Older women who receive radiation therapy for cervical, rectal, or anal cancer have a significantly increased risk for pelvic fractures
Older women who receive radiation therapy
for cervical, rectal, or anal cancer have a substantially increased
risk for pelvic fractures, according to an article in the November
23 issue of the Journal of the American Medical Association.
The lifetime risk of a hip fracture after
50 years of age for white women is estimated at 17 percent. Within
the first year after a hip fracture, 10 percent to 20 percent more
women die than expected for age. The number of deaths due to hip
fractures is comparable with the number of deaths due to pancreatic
cancer and is only slightly lower than the number of deaths due
to breast cancer.
It is well recognized that therapeutic radiation
can result in bone damage and may increase fracture risks. However,
the risks have not been well studied. Because of the high baseline
incidence of fractures in older people and the significant illness
and death associated with fractures, even a small increase in the
fracture rate would be an important finding.

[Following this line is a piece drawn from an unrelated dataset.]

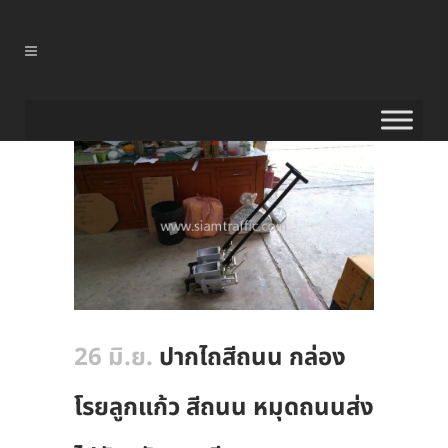
26 มิ.ย.
ปากไถสีถนน กล่อง
โรยลูกแก้ว สีถนน หมุดถนนส่ง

Nancy Baxter, MD, PhD, and her American colleagues
conducted a study to determine if women who undergo pelvic irradiation
for pelvic malignancies (anal, cervical, or rectal cancers) have
a higher rate of pelvic fracture than women with pelvic malignancies
who do not undergo irradiation.
The researchers used Surveillance, Epidemiology,
and End Results (SEER) cancer registry data linked to insurance
claims data. A total of 6,428 women aged 65 years and older diagnosed
with pelvic malignancies from 1986 through 1999 were included.
The researchers found that the cumulative
incidence of pelvic fractures was greater in the irradiated group
than in the non-irradiated group for all three types of cancer diagnoses.
Within the first five years of the study period, the incidence of
pelvic fractures was 14.0 percent in the irradiated group versus
7.5 percent in the non-irradiated group for women with anal cancer,
8.2 percent in the irradiated group versus 5.9 percent in the non-irradiated
group for women with cervical cancer, and 11.2 percent in the irradiated
group versus 8.7 percent in the non-irradiated group for women with
rectal cancer. The incidence of arm or spine fractures was similar
in both groups.
“The observed hazard ratio for radiation
therapy in women with anal cancer was 3.16. This value can be interpreted
as a 3-fold increase in pelvic fracture risk for women with anal
cancer who underwent radiation therapy (versus women who did not)
at any given time. The observed hazard ratio for radiation therapy
in women with cervical cancer was 1.66; in women with rectal cancer,
1.65. These values indicate a lesser effect, but are still consistent
with a substantial increase in fracture risk,” the researchers wrote.
“Given the high baseline rate of fractures
in women aged 65 years or older, the hazard ratio of 1.65 that we
found in our study may represent an increased lifetime incidence
of fractures from the baseline rate of 17 percent to 27 percent
- a substantial and clinically significant absolute increase.”
“The high risk of pelvic fracture after radiation
therapy for anal cancer may reflect the radiation therapy technique
used to treat this disease. In the treatment of anal cancer, it
is usually appropriate to treat the inguinal nodes because of the
risk of disease at this site. Because of the location of these nodes
with respect to the femoral head and neck, it has been difficult
to treat these nodes well without concomitant irradiation of the
femur, and thus the femoral heads are exposed to a relatively high
irradiation dose in the treatment of anal cancer patients,” the
authors noted.
The researchers noted that the study population
(older, predominantly white women) was already at high risk for
pelvic fractures; thus, results could not be generalized to other
populations and study in other populations should follow.
In an accompanying editorial, William Small,
Jr., MD, of Northwestern University, Chicago, and Lisa Kachnic,
MD, of Boston University Medical Center, Boston, commented: “How
should clinicians use the knowledge of an increased risk of pelvic
fractures associated with radiotherapy- This potential morbidity
should be discussed with the patient at the time of radiation oncology
consultation and factored into informed decision making and informed
consent regarding the use of radiotherapy. More important, patients
who have received prior pelvic radiation must receive long-term
follow-up examinations, and must be carefully assessed when pelvic
pain appears.”
The editorial added that in addition to improved
targeting of radiotherapy, clinicians should consider use of agents
that reduce toxicity or improve osseous consistency or structure
after radiotherapy.
“In conclusion, Baxter et al have provided
compelling evidence for a significant increase in pelvic fracture
risk with the use of pelvic radiotherapy as a component of definitive
cancer management. The morbidity associated with pelvic fractures
and the widespread use of pelvic radiotherapy make research into
reducing such osseous effects a high priority,” the editorial concluded.